Problem description: Your answer must be the full set of records, copied exactly, with no pictures in it.

------ Input data ------

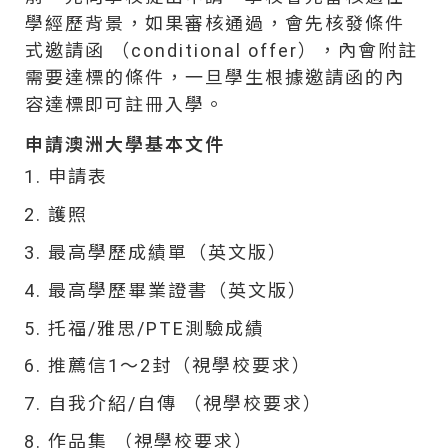
學經歷背景，如果審核通過，會先核發條件
式邀請函 （conditional offer），內會附註
需要達標的條件，一旦學生根據邀請函的內
容達標即可註冊入學。
申請澳洲大學基本文件
申請表
護照
最高學歷成績單（英文版）
最高學歷畢業證書（英文版）
托福/雅思/PTE測驗成績
推薦信1～2封（視學校要求）
自我介紹/自傳 （視學校要求）
作品集 （視學校要求）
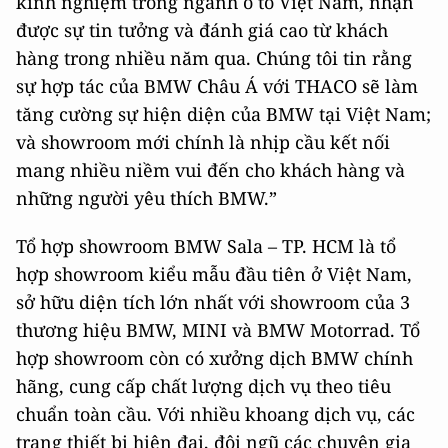
kinh nghiệm trong ngành ô tô Việt Nam, nhận
được sự tin tưởng và đánh giá cao từ khách
hàng trong nhiều năm qua. Chúng tôi tin rằng
sự hợp tác của BMW Châu Á với THACO sẽ làm
tăng cường sự hiện diện của BMW tại Việt Nam;
và showroom mới chính là nhịp cầu kết nối
mang nhiều niềm vui đến cho khách hàng và
những người yêu thích BMW.”
Tổ hợp showroom BMW Sala – TP. HCM là tổ
hợp showroom kiểu mẫu đầu tiên ở Việt Nam,
sở hữu diện tích lớn nhất với showroom của 3
thương hiệu BMW, MINI và BMW Motorrad. Tổ
hợp showroom còn có xưởng dịch BMW chính
hãng, cung cấp chất lượng dịch vụ theo tiêu
chuẩn toàn cầu. Với nhiều khoang dịch vụ, các
trang thiết bị hiện đại, đội ngũ các chuyên gia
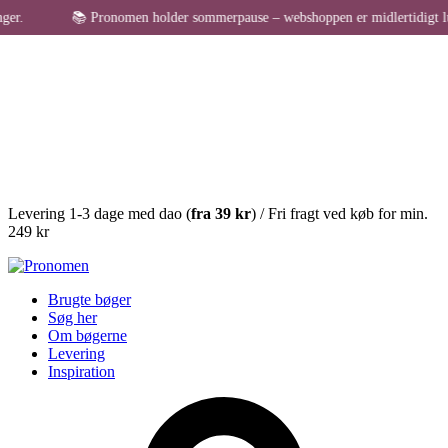
📚 Pronomen holder sommerpause – webshoppen er midlertidigt lukket for be
Levering 1-3 dage med dao (
fra
39 kr
) / Fri fragt ved køb for min.
249 kr
Brugte bøger
Søg her
Om bøgerne
Levering
Inspiration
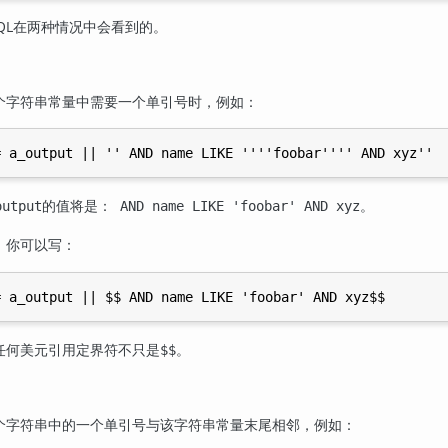
QL
在两种情况中会看到的。
个字符串常量中需要一个单引号时，例如：
的值将是：
。
output
AND name LIKE 'foobar' AND xyz
，你可以写：
任何美元引用定界符不只是
。
$$
个字符串中的一个单引号与该字符串常量末尾相邻，例如：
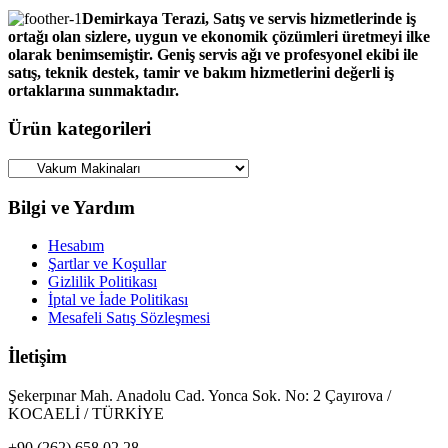
Demirkaya Terazi, Satış ve servis hizmetlerinde iş
ortağı olan sizlere, uygun ve ekonomik çözümleri üretmeyi ilke
olarak benimsemiştir. Geniş servis ağı ve profesyonel ekibi ile
satış, teknik destek, tamir ve bakım hizmetlerini değerli iş
ortaklarına sunmaktadır.
Ürün kategorileri
Bilgi ve Yardım
Hesabım
Şartlar ve Koşullar
Gizlilik Politikası
İptal ve İade Politikası
Mesafeli Satış Sözleşmesi
İletişim
Şekerpınar Mah. Anadolu Cad. Yonca Sok. No: 2 Çayırova /
KOCAELİ / TÜRKİYE
+90 (262) 658 02 28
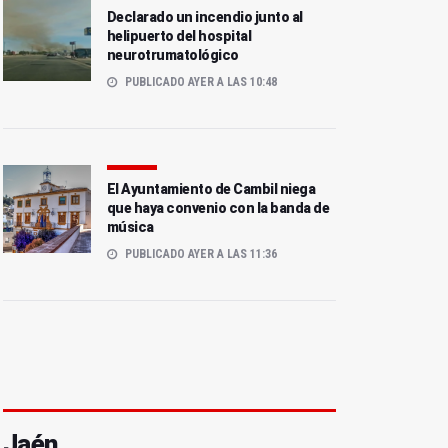
Declarado un incendio junto al
helipuerto del hospital
neurotrumatológico
PUBLICADO AYER A LAS 10:48
El Ayuntamiento de Cambil niega
que haya convenio con la banda de
música
PUBLICADO AYER A LAS 11:36
Jaén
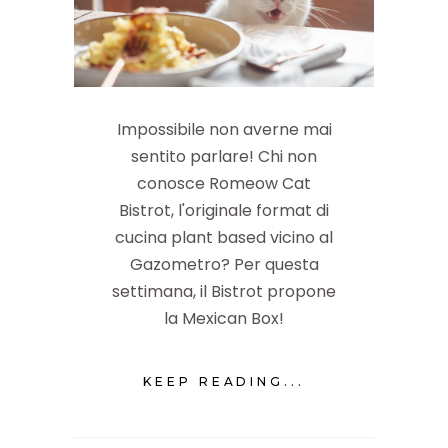
Impossibile non averne mai
sentito parlare! Chi non
conosce Romeow Cat
Bistrot, l'originale format di
cucina plant based vicino al
Gazometro? Per questa
settimana, il Bistrot propone
la Mexican Box!
KEEP READING...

------

Task output:
學經歷背景，如果審核通過，會先核發條件
式邀請函 （conditional offer），內會附註
需要達標的條件，一旦學生根據邀請函的內
容達標即可註冊入學。
申請澳洲大學基本文件
申請表
護照
最高學歷成績單（英文版）
最高學歷畢業證書（英文版）
托福/雅思/PTE測驗成績
推薦信1～2封（視學校要求）
自我介紹/自傳 （視學校要求）
作品集 （視學校要求）
kinh nghiệm trong ngành ô tô Việt Nam, nhận
được sự tin tưởng và đánh giá cao từ khách
hàng trong nhiều năm qua. Chúng tôi tin rằng
sự hợp tác của BMW Châu Á với THACO sẽ làm
tăng cường sự hiện diện của BMW tại Việt Nam;
và showroom mới chính là nhịp cầu kết nối
mang nhiều niềm vui đến cho khách hàng và
những người yêu thích BMW.”
Tổ hợp showroom BMW Sala – TP. HCM là tổ
hợp showroom kiểu mẫu đầu tiên ở Việt Nam,
sở hữu diện tích lớn nhất với showroom của 3
thương hiệu BMW, MINI và BMW Motorrad. Tổ
hợp showroom còn có xưởng dịch BMW chính
hãng, cung cấp chất lượng dịch vụ theo tiêu
chuẩn toàn cầu. Với nhiều khoang dịch vụ, các
trang thiết bị hiện đại, đội ngũ các chuyên gia
📚 Pronomen holder sommerpause – webshoppen er midlertidigt lukket for be
Levering 1-3 dage med dao (
fra
39 kr
) / Fri fragt ved køb for min.
249 kr
Brugte bøger
Søg her
Om bøgerne
Levering
Inspiration
QL
在两种情况中会看到的。
个字符串常量中需要一个单引号时，例如：
的值将是：
。
output
AND name LIKE 'foobar' AND xyz
，你可以写：
任何美元引用定界符不只是
。
$$
个字符串中的一个单引号与该字符串常量末尾相邻，例如：
Demirkaya Terazi, Satış ve servis hizmetlerinde iş
ortağı olan sizlere, uygun ve ekonomik çözümleri üretmeyi ilke
olarak benimsemiştir. Geniş servis ağı ve profesyonel ekibi ile
satış, teknik destek, tamir ve bakım hizmetlerini değerli iş
ortaklarına sunmaktadır.
Ürün kategorileri
Bilgi ve Yardım
Hesabım
Şartlar ve Koşullar
Gizlilik Politikası
İptal ve İade Politikası
Mesafeli Satış Sözleşmesi
İletişim
Şekerpınar Mah. Anadolu Cad. Yonca Sok. No: 2 Çayırova /
KOCAELİ / TÜRKİYE
+90 (262) 658 02 28
Declarado un incendio junto al
helipuerto del hospital
neurotrumatológico
PUBLICADO AYER A LAS 10:48
El Ayuntamiento de Cambil niega
que haya convenio con la banda de
música
PUBLICADO AYER A LAS 11:36
Jaén
Impossibile non averne mai
sentito parlare! Chi non
conosce Romeow Cat
Bistrot, l'originale format di
cucina plant based vicino al
Gazometro? Per questa
settimana, il Bistrot propone
la Mexican Box!
KEEP READING...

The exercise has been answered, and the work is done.